» About this task:
Your answer should consist of every line in the records that holds "Create".

━━━━━━━━

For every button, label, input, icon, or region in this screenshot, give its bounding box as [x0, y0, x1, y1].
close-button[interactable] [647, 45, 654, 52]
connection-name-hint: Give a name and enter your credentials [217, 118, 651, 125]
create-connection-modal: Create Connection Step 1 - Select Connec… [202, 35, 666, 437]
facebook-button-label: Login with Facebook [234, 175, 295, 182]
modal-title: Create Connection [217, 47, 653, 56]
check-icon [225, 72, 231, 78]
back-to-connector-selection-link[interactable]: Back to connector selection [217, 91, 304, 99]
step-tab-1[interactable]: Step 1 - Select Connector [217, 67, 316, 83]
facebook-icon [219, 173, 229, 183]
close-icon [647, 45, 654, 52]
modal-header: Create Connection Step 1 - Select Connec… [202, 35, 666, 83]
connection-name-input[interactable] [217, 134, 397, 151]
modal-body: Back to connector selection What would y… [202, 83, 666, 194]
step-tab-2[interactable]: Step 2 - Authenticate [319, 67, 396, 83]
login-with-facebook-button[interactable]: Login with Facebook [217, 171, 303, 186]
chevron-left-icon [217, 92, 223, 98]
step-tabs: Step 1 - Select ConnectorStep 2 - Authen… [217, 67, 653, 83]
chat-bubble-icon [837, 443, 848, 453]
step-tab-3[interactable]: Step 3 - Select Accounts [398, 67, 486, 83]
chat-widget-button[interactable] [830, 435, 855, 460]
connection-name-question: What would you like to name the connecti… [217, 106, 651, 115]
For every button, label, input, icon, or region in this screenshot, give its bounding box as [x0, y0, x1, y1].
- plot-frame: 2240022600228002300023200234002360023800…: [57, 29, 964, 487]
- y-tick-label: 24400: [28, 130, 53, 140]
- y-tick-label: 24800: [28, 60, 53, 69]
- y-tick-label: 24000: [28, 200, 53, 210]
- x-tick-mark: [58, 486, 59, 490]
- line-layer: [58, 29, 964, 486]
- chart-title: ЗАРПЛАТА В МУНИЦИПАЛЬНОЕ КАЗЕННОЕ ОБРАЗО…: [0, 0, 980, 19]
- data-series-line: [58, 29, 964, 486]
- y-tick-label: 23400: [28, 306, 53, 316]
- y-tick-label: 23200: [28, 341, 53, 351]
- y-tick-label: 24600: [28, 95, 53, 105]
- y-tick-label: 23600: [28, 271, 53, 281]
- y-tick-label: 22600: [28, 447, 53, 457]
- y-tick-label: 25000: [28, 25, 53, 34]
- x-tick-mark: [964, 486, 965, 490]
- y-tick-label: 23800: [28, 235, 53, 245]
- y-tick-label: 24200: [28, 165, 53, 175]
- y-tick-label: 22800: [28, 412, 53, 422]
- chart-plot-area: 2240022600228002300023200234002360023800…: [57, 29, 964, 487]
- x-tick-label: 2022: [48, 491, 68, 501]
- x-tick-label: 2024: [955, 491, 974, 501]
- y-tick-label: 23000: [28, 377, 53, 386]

━━━━━━━━

» Reply to the exercise:
create-connection-modal: Create Connection Step 1 - Select Connec… [202, 35, 666, 437]
modal-title: Create Connection [217, 47, 653, 56]
modal-header: Create Connection Step 1 - Select Connec… [202, 35, 666, 83]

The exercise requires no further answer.